### Work instruction:
Please find all lines containing "have" in the listing below and copy them.

### Supplied entries:
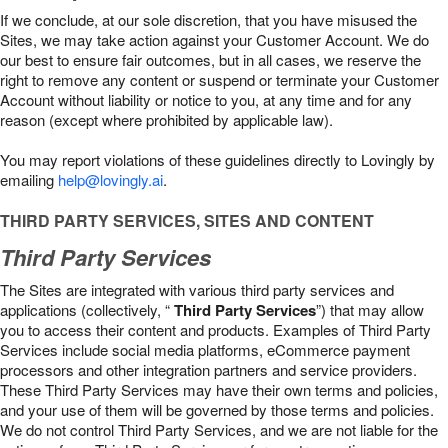
If we conclude, at our sole discretion, that you have misused the
Sites, we may take action against your Customer Account. We do
our best to ensure fair outcomes, but in all cases, we reserve the
right to remove any content or suspend or terminate your Customer
Account without liability or notice to you, at any time and for any
reason (except where prohibited by applicable law).
You may report violations of these guidelines directly to Lovingly by
emailing
help@lovingly.ai
.
THIRD PARTY SERVICES, SITES AND CONTENT
Third Party Services
The Sites are integrated with various third party services and
applications (collectively, “
Third Party Services
”) that may allow
you to access their content and products. Examples of Third Party
Services include social media platforms, eCommerce payment
processors and other integration partners and service providers.
These Third Party Services may have their own terms and policies,
and your use of them will be governed by those terms and policies.
We do not control Third Party Services, and we are not liable for the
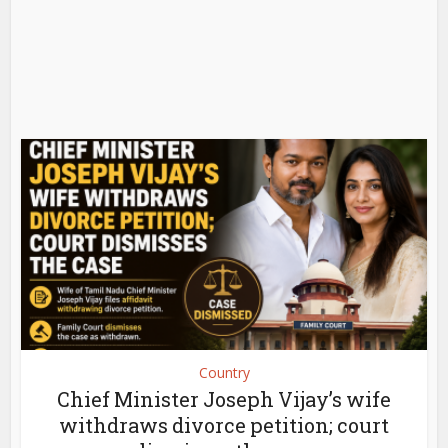
Country
Chief Minister Joseph Vijay’s wife
withdraws divorce petition; court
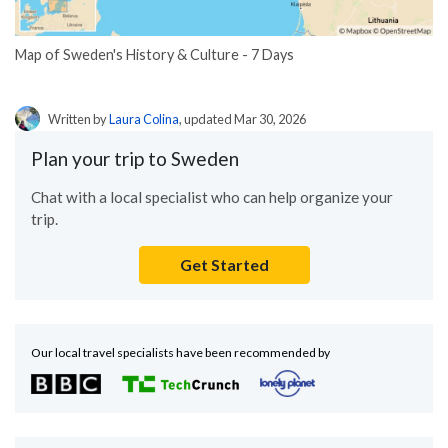
Map of Sweden's History & Culture - 7 Days
Written by
Laura Colina
, updated Mar 30, 2026
Plan your trip to Sweden
Chat with a local specialist who can help organize your
trip.
Get Started
Our local travel specialists have been recommended by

### Task solution:
If we conclude, at our sole discretion, that you have misused the
These Third Party Services may have their own terms and policies,
Our local travel specialists have been recommended by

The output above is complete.